(Saved data entries)

=== Section Start ===

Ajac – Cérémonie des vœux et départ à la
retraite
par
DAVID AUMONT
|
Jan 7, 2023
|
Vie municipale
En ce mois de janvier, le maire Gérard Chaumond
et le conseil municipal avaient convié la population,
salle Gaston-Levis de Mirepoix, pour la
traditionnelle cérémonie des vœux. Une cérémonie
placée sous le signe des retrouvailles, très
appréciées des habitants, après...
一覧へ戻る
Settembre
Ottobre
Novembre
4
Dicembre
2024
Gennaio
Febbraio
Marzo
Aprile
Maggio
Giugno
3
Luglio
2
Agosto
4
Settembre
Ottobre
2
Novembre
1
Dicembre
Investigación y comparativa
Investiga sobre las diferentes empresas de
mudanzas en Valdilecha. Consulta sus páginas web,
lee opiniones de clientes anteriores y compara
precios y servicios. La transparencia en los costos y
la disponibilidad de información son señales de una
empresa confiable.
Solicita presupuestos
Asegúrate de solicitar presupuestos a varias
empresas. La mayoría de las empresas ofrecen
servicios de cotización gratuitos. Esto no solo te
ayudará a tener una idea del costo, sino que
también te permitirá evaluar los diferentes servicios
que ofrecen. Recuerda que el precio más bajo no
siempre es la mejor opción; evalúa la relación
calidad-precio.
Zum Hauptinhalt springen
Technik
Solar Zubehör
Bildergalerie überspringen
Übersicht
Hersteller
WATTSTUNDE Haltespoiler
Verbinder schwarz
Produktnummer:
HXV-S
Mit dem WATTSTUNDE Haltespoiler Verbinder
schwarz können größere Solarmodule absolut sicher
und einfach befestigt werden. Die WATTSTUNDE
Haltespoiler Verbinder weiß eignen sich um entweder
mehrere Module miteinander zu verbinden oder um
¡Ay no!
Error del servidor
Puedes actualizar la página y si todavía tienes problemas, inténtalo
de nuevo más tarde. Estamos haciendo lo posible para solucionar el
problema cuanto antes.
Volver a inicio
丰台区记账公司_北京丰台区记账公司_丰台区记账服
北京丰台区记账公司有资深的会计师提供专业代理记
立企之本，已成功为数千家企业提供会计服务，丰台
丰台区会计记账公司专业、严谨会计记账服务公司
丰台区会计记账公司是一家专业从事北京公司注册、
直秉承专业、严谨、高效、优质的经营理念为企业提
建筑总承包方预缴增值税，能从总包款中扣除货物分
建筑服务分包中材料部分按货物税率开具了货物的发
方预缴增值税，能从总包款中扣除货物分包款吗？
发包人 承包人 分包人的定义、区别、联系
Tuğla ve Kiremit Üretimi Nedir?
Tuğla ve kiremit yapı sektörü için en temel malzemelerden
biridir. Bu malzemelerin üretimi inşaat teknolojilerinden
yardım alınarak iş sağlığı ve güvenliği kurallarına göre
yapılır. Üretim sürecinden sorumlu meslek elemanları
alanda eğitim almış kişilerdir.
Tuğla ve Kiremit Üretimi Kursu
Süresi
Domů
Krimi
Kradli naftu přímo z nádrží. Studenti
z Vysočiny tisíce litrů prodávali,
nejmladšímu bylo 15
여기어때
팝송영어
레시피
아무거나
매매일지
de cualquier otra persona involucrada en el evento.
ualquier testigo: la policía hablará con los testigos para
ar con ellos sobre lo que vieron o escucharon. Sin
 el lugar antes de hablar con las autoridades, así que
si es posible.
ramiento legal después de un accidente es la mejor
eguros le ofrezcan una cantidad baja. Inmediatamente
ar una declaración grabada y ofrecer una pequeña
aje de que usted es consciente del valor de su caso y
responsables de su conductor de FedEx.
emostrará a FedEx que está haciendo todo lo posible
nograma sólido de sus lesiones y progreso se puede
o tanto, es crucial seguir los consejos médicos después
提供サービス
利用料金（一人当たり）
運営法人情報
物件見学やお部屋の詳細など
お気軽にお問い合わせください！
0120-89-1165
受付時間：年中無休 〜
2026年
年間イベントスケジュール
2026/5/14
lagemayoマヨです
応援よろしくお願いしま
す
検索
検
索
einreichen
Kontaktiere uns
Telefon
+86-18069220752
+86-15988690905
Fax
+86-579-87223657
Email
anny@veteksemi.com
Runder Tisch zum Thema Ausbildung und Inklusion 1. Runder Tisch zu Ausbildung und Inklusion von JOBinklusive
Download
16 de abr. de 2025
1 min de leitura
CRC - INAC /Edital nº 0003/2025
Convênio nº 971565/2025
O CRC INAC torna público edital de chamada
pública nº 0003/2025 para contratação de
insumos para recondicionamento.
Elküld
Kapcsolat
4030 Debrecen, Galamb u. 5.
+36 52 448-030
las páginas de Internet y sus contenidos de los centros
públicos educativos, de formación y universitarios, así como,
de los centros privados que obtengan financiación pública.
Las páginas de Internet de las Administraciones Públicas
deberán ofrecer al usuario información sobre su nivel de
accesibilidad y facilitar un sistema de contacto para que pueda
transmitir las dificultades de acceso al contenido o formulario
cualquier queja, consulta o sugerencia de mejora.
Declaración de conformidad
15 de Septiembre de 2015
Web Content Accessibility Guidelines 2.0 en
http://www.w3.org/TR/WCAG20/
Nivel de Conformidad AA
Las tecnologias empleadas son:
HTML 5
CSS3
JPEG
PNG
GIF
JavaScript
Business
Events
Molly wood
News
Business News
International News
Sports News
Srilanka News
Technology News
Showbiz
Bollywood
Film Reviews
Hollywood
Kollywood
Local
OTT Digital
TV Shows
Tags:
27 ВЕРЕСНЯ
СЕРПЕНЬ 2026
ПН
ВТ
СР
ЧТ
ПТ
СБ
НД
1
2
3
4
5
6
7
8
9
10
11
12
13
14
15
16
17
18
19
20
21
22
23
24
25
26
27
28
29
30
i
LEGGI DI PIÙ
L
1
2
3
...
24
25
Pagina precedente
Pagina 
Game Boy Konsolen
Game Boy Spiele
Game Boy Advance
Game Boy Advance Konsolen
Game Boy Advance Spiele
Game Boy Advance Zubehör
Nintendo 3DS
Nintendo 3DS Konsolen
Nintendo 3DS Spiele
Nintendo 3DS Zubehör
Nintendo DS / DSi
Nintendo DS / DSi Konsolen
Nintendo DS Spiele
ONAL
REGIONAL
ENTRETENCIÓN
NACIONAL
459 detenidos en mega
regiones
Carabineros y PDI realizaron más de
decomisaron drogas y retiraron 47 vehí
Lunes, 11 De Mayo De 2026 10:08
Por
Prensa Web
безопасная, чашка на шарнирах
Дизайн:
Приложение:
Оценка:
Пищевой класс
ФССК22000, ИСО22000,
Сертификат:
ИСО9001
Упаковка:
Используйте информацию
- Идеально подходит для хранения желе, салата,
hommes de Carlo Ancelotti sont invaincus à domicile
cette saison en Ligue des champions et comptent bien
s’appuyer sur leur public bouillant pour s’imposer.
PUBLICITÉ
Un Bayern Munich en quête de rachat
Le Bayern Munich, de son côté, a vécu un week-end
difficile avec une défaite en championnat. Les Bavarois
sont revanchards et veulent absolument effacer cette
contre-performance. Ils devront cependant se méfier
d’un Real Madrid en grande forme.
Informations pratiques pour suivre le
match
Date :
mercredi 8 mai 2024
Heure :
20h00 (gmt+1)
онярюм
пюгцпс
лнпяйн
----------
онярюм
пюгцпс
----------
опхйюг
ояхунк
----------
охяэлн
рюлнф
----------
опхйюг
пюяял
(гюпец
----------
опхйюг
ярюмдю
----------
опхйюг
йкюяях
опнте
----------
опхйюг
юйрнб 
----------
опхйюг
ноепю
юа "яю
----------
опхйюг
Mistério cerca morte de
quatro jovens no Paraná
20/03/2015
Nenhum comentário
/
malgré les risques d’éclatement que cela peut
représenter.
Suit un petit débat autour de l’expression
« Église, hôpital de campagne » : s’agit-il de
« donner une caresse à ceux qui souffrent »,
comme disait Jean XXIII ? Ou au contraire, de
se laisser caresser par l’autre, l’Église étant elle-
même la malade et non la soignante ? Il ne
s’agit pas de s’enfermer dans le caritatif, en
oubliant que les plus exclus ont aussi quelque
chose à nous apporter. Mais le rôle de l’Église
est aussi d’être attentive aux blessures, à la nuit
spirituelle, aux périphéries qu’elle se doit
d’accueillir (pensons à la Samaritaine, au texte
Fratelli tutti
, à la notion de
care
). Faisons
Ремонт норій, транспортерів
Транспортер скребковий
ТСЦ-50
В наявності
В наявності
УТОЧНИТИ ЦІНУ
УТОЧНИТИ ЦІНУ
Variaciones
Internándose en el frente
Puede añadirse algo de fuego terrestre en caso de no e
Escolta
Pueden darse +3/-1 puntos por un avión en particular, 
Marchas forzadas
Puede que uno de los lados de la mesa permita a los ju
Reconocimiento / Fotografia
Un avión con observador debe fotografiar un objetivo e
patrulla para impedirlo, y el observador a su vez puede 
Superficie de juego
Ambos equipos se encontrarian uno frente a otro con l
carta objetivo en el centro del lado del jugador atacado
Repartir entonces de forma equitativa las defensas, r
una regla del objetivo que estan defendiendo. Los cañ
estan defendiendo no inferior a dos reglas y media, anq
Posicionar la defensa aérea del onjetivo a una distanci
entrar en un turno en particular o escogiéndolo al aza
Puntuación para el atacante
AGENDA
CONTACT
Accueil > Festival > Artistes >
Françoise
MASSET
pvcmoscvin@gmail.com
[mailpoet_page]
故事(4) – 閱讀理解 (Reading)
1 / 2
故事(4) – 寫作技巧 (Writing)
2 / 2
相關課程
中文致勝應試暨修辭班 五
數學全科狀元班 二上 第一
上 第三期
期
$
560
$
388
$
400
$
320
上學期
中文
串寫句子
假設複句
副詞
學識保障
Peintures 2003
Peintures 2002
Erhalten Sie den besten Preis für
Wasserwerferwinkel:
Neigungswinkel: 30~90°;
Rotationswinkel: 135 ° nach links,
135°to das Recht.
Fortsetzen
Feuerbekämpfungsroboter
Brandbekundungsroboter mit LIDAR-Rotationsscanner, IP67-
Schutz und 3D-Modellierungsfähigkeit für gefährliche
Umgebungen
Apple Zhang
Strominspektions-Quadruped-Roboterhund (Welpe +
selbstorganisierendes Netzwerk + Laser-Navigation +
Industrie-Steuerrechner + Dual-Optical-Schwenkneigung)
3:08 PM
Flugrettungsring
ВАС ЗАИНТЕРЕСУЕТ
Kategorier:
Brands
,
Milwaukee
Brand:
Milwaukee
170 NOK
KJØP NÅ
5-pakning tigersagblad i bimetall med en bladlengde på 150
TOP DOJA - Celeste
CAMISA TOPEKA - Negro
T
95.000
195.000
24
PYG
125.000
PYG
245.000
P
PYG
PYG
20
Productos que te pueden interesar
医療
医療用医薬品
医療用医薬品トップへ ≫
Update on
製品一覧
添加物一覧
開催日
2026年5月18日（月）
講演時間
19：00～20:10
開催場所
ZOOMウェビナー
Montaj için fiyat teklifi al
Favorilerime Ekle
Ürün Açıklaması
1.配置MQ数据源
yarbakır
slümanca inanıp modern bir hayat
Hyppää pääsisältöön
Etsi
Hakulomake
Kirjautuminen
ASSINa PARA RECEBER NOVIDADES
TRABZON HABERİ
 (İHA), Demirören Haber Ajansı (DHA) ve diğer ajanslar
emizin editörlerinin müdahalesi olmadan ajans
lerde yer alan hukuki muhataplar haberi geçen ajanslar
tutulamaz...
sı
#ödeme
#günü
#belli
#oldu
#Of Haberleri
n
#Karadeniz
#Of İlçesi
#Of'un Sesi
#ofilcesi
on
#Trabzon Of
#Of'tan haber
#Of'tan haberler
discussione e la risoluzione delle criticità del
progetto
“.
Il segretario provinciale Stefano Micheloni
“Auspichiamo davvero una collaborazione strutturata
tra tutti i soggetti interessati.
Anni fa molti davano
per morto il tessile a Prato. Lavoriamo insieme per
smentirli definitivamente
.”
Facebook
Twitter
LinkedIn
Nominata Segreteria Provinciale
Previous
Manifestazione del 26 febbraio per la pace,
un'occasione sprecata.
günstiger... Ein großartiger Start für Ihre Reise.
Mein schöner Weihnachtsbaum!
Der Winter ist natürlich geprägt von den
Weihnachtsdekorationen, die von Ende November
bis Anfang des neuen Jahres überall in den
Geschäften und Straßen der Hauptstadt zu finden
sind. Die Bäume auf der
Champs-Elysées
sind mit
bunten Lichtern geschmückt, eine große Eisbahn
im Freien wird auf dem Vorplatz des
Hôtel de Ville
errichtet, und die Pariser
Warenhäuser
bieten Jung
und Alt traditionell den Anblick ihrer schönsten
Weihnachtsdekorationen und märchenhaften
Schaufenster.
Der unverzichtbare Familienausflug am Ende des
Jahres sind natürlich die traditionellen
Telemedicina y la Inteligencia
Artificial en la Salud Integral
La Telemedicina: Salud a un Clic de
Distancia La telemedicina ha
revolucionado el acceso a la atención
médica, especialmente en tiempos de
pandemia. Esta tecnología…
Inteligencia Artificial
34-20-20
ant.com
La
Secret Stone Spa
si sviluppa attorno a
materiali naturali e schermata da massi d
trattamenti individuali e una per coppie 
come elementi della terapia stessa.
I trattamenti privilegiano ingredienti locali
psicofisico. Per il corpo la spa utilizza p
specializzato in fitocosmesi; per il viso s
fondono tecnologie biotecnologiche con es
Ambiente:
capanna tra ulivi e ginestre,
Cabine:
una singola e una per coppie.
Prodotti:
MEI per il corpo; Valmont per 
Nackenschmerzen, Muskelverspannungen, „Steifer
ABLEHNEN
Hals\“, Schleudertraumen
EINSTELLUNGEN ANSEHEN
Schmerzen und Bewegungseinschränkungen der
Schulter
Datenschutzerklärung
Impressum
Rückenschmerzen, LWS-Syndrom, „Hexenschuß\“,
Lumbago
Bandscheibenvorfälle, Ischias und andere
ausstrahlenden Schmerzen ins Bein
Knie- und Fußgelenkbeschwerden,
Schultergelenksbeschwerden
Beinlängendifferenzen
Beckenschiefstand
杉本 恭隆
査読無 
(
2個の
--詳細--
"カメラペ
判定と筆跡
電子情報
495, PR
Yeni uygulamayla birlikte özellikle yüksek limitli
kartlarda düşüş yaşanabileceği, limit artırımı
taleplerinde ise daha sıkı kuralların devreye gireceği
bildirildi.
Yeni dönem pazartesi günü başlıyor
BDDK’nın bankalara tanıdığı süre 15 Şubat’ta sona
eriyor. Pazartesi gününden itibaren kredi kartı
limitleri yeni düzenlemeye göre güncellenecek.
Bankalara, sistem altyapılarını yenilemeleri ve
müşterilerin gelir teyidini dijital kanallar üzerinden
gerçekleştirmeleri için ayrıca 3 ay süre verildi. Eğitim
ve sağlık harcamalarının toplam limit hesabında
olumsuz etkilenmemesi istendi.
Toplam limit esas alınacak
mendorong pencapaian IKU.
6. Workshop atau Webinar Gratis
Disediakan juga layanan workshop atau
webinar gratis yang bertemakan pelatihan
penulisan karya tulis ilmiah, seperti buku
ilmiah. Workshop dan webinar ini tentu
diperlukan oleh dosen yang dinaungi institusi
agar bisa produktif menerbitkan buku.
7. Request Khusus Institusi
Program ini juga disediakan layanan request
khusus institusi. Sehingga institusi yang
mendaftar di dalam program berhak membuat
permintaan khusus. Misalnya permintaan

=== Section End ===

→ WHAT THE TASK ASKS: Line count for the string "göre": state how many lines in the data contain it, and output nothing else.

→ THE COMPLETED TASK: 2